[Data entries]
○ ○ ○ ○ ○

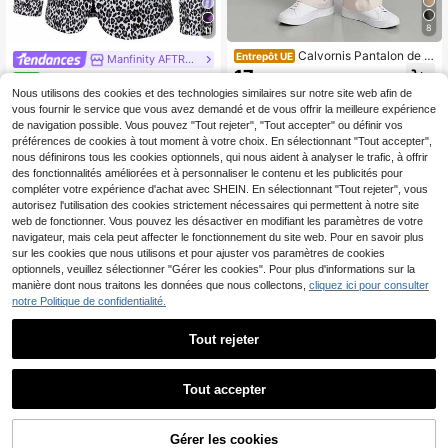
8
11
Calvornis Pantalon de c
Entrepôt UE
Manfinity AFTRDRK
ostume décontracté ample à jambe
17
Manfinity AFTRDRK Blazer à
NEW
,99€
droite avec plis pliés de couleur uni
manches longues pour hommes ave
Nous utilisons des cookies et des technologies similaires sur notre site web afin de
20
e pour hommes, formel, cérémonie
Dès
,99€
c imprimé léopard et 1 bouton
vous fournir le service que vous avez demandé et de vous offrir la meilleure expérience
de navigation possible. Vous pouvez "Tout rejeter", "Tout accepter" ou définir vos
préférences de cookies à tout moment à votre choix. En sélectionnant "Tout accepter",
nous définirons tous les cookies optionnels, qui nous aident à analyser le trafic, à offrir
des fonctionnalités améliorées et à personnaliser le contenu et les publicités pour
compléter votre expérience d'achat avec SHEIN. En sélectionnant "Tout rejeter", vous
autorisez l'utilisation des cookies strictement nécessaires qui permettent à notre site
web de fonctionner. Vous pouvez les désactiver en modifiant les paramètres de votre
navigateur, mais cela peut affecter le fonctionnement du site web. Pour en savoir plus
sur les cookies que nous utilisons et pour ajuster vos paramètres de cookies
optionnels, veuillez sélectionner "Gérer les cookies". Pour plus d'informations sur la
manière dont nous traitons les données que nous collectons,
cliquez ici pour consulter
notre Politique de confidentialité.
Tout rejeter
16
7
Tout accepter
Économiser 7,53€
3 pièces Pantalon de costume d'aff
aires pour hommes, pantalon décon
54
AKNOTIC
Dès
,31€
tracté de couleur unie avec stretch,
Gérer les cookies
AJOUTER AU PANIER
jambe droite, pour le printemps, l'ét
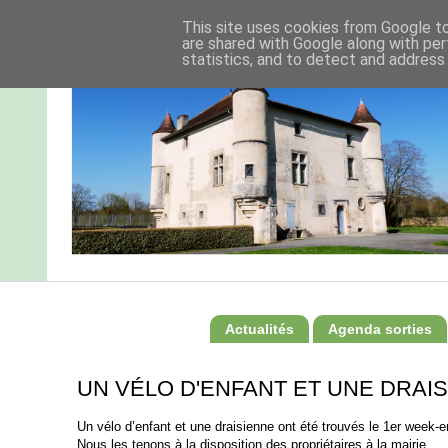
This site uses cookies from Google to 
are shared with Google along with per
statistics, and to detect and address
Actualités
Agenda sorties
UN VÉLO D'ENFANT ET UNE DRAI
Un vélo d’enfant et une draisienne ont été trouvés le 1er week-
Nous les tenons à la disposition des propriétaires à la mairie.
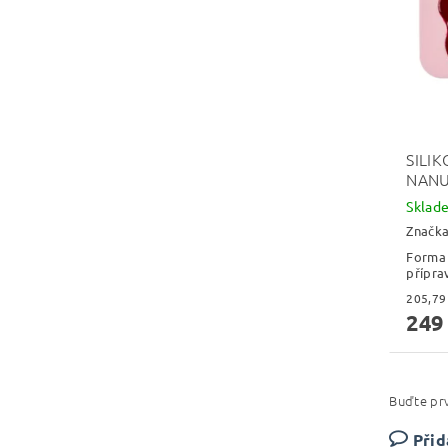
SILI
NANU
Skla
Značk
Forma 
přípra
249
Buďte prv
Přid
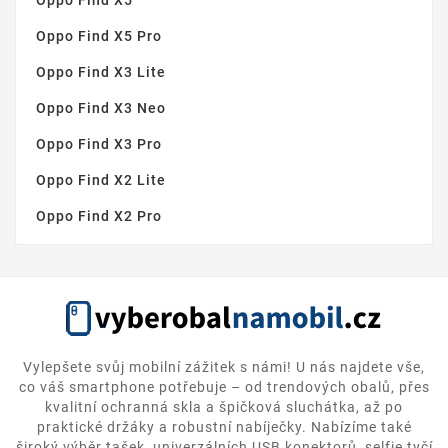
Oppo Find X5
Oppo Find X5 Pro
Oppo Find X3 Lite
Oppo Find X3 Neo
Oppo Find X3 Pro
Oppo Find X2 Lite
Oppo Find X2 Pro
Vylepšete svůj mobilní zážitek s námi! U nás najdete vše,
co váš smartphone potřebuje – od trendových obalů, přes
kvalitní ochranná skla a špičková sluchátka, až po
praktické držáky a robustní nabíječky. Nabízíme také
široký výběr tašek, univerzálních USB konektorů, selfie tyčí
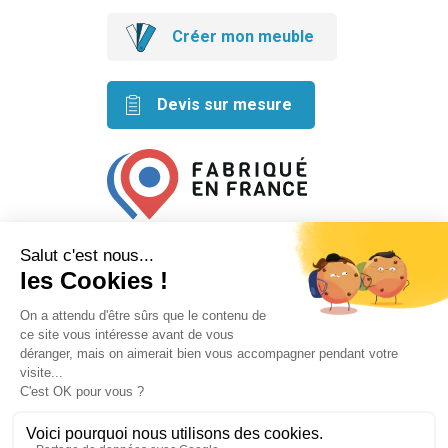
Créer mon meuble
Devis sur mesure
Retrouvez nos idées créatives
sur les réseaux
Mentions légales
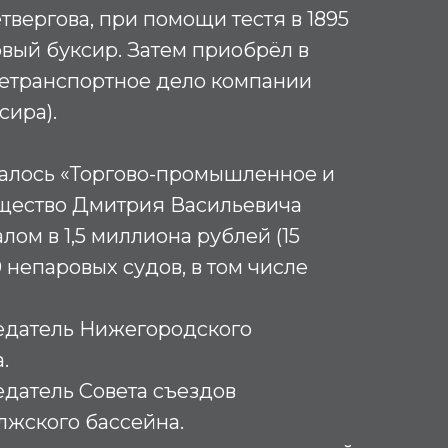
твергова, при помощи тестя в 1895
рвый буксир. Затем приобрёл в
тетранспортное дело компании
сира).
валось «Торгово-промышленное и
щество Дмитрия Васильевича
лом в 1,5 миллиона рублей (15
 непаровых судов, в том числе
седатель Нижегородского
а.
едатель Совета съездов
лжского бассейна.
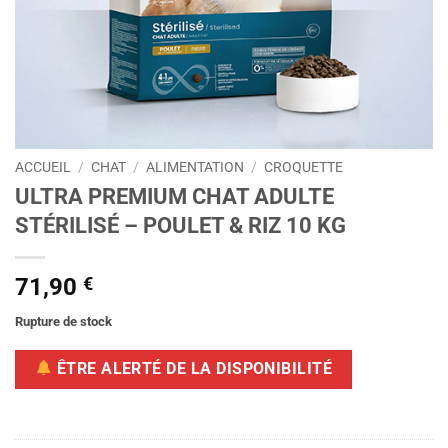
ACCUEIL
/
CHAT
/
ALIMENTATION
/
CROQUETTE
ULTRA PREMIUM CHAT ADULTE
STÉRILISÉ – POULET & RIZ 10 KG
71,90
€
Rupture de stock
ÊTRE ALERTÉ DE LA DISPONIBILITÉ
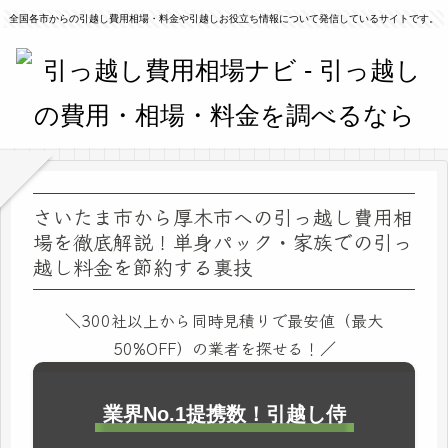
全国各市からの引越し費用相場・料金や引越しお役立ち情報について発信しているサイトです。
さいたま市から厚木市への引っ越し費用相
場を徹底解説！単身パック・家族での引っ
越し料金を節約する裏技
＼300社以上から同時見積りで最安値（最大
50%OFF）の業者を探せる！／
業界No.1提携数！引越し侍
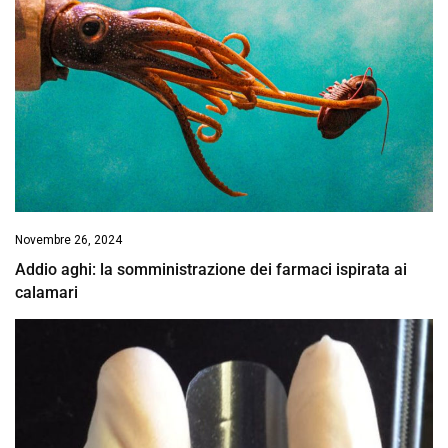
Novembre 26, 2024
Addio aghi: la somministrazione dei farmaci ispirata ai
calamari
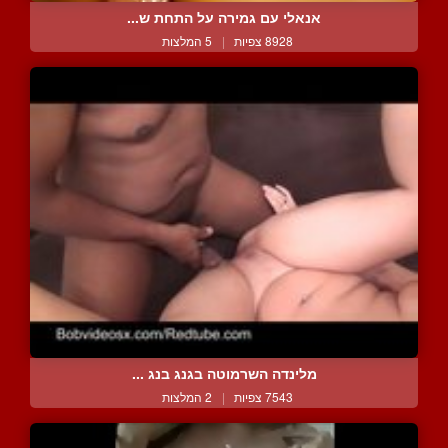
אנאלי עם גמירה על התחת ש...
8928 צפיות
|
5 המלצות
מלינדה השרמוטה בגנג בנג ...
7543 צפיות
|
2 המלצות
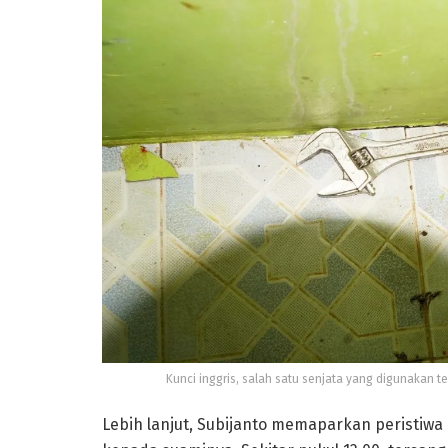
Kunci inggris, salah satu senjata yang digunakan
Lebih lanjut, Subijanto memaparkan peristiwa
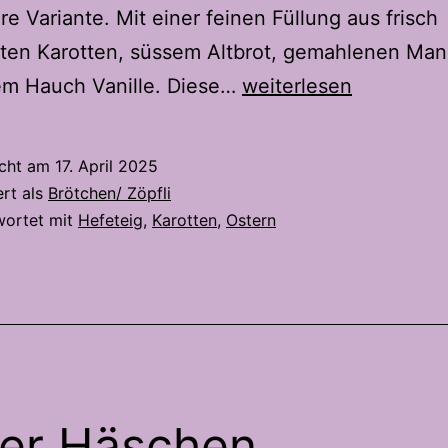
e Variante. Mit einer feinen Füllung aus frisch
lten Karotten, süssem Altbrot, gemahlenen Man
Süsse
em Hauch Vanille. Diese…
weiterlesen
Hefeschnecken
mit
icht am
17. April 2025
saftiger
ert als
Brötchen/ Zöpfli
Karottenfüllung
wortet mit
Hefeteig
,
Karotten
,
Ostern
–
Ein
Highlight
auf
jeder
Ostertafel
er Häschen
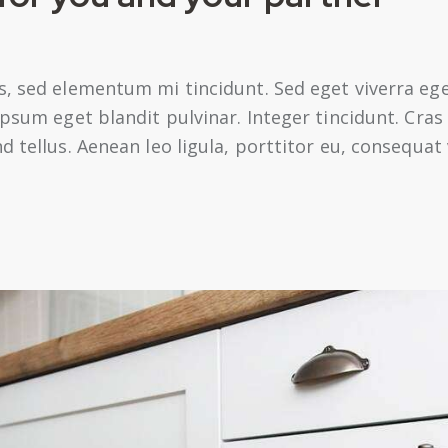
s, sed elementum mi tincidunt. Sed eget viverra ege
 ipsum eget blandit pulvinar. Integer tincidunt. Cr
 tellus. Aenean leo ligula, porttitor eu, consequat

○ ○ ○ ○ ○

Please return every line of the records above that contains the word "paramètres".

→ Completed task:
web de fonctionner. Vous pouvez les désactiver en modifiant les paramètres de votre
sur les cookies que nous utilisons et pour ajuster vos paramètres de cookies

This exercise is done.